◆ THE PROBLEM: Where the line containing "Как измерить высоту" appears, start repeating, and continue exactly through the last line below, adding nothing. Include no pictures.

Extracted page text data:
+ + +

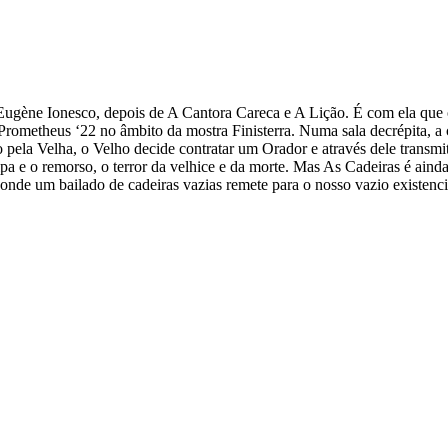
o Eugène Ionesco, depois de A Cantora Careca e A Lição. É com ela q
rometheus ‘22 no âmbito da mostra Finisterra. Numa sala decrépita, a 
o pela Velha, o Velho decide contratar um Orador e através dele tran
culpa e o remorso, o terror da velhice e da morte. Mas As Cadeiras é ai
nde um bailado de cadeiras vazias remete para o nosso vazio existenci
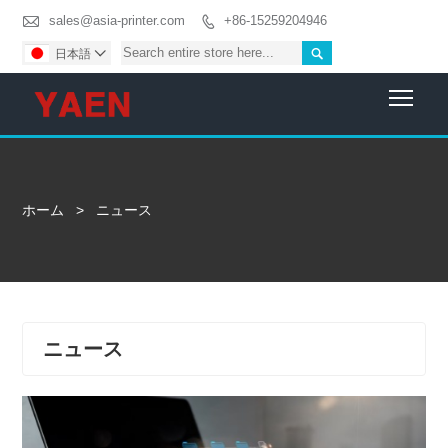

sales@asia-printer.com
+86-15259204946


日本語

Togg
ホーム
>
ニュース
ニュース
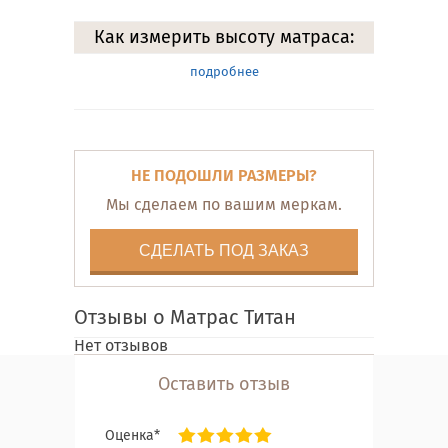
Как измерить высоту матраса:
подробнее
НЕ ПОДОШЛИ РАЗМЕРЫ?
Мы сделаем по вашим меркам.
СДЕЛАТЬ ПОД ЗАКАЗ
Отзывы о Матрас Титан
Нет отзывов
Оставить отзыв
Оценка*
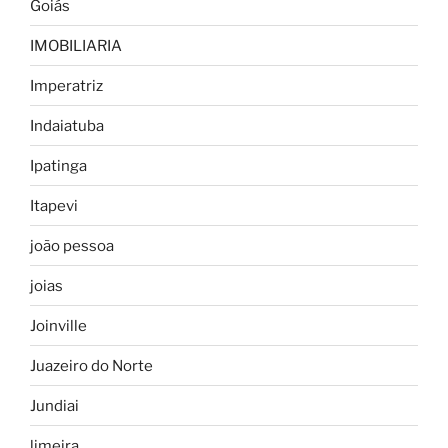
Goiás
IMOBILIARIA
Imperatriz
Indaiatuba
Ipatinga
Itapevi
joão pessoa
joias
Joinville
Juazeiro do Norte
Jundiai
limeira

+ + +

◆ TASK RESULT:
Как измерить высоту матраса:
подробнее
НЕ ПОДОШЛИ РАЗМЕРЫ?
Мы сделаем по вашим меркам.
СДЕЛАТЬ ПОД ЗАКАЗ
Отзывы о Матрас Титан
Нет отзывов
Оставить отзыв
Оценка*
Goiás
IMOBILIARIA
Imperatriz
Indaiatuba
Ipatinga
Itapevi
joão pessoa
joias
Joinville
Juazeiro do Norte
Jundiai
limeira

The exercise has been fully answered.